Assim, para terminar antecipadamente o contrato vigente, teria de pagar a soma das prestações em falta até ao fim do período de fidelização.

 

Já após a entrada em vigor da nova lei, as operadoras, apesar de poderem manter o período de fidelização de 24 meses nos contratos de prestação de serviços de comunicações electrónicas, como até agora, devem também oferecer a todos os utilizadores a possibilidade de celebrarem contratos sem qualquer tipo de fidelização, bem como contratos com 6 e 12 meses de período de fidelização. Além disso, no momento da celebração do contrato, as operadoras têm de informar os consumidores do valor cobrado pela rescisão do contrato – seja pela mudança de casa, pela existência de outras opções, por dificuldades financeiras.

 

E, chegado ao fim do período de fidelização, as operadoras deixam de poder renovar o contrato automaticamente.

 

A forma mais comum que as operadoras têm de nos convencer das condições contratuais é a via telefónica.
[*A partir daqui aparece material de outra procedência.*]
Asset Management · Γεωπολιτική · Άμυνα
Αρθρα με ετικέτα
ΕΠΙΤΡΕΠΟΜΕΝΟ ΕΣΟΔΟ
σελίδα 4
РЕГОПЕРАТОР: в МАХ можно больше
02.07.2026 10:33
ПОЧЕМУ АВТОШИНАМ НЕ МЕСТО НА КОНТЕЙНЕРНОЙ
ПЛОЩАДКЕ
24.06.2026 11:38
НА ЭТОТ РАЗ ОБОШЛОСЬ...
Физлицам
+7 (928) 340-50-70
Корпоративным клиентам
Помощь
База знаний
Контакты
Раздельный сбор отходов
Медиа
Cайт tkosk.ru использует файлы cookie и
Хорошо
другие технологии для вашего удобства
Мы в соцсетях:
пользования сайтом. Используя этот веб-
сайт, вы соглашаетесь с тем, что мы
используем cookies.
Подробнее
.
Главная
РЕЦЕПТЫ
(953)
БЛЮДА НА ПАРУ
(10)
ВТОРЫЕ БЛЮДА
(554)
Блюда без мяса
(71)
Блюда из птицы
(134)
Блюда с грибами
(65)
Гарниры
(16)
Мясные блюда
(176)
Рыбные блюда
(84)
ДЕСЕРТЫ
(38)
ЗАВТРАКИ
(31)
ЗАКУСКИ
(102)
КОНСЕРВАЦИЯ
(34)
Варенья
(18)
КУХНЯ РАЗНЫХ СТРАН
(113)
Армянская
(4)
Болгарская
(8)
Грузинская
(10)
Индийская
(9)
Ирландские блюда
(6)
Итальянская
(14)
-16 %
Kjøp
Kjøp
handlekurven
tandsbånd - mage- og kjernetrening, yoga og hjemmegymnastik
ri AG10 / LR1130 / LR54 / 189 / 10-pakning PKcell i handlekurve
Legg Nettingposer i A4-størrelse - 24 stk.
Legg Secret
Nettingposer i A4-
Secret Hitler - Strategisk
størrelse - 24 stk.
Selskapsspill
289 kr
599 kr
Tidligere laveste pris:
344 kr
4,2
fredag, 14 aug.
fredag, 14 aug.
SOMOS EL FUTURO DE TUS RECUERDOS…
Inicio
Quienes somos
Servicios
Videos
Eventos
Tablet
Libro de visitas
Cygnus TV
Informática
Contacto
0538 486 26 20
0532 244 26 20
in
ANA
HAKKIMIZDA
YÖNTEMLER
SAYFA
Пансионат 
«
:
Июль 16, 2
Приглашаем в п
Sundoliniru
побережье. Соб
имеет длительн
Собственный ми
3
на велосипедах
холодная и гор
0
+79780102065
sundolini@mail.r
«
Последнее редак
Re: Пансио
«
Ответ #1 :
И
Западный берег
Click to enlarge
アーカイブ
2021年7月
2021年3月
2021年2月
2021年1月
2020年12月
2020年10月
Muitas vezes somos pressionados a aceitar imediatamente aquelas condições que nos parecem tão vantajosas e nem sempre ficamos totalmente esclarecidos quanto àquilo que aceitamos. Apesar da nova lei nada prever contra estes perigosos métodos de marketing, no que respeita aos contratos feitos por telefone, passa a ser obrigatório que as gravações sejam mantidas durante o período de vigência do contrato, o que até agora não acontecia (as operadoras eram obrigadas a manter as gravações por apenas um ano), sendo obrigadas a disponibilizar as gravações das chamadas, sempre que pedido. E, a menos que tenha sido o próprio consumidor a contactar uma operadora para o efeito, a partir de agora, sempre que o contrato for celebrado por telefone ou através de outro meio de comunicação à distância, o consumidor fica vinculado apenas depois de assinar proposta contratual ou enviar o seu consentimento escrito ao fornecedor de bens ou prestador de serviços. No caso das vendas presenciais, as operadoras devem assegurar, através de qualquer meio escrito, que o assinante é convenientemente informado das condições contratuais e dos períodos de vigência acordados.

 

São pequenas alterações legais que os consumidores, na prática poderão não reparar. Mas é sempre vantajoso conhecermos os nossos direitos.

 

Ainda assim, não nos resta grande opção, no momento de instalar serviços de telecomunicações. O poder negocial continua do lado dos operadores sendo que, na prática, as opções de não fidelização ou fidelização por períodos mais curtos continuam a ser mais caras para os clientes.